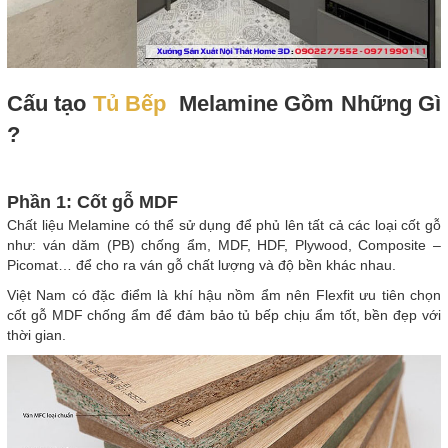
Cấu tạo
Tủ Bếp
Melamine Gồm Những Gì
?
Phần 1: Cốt gỗ MDF
Chất liệu Melamine có thể sử dụng để phủ lên tất cả các loại cốt gỗ
như: ván dăm (PB) chống ẩm, MDF, HDF, Plywood, Composite –
Picomat… để cho ra ván gỗ chất lượng và độ bền khác nhau.
Việt Nam có đặc điểm là khí hậu nồm ẩm nên Flexfit ưu tiên chọn
cốt gỗ MDF chống ẩm để đảm bảo tủ bếp chịu ẩm tốt, bền đẹp với
thời gian.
____
> **Problem to solve**
Please, without any pictures, write out exactly the lines of the listing from its first line through the line that holds "Picomat… để cho", ends included, and nothing beyond them.

> **Exercise output**
Cấu tạo
Tủ Bếp
Melamine Gồm Những Gì
?
Phần 1: Cốt gỗ MDF
Chất liệu Melamine có thể sử dụng để phủ lên tất cả các loại cốt gỗ
như: ván dăm (PB) chống ẩm, MDF, HDF, Plywood, Composite –
Picomat… để cho ra ván gỗ chất lượng và độ bền khác nhau.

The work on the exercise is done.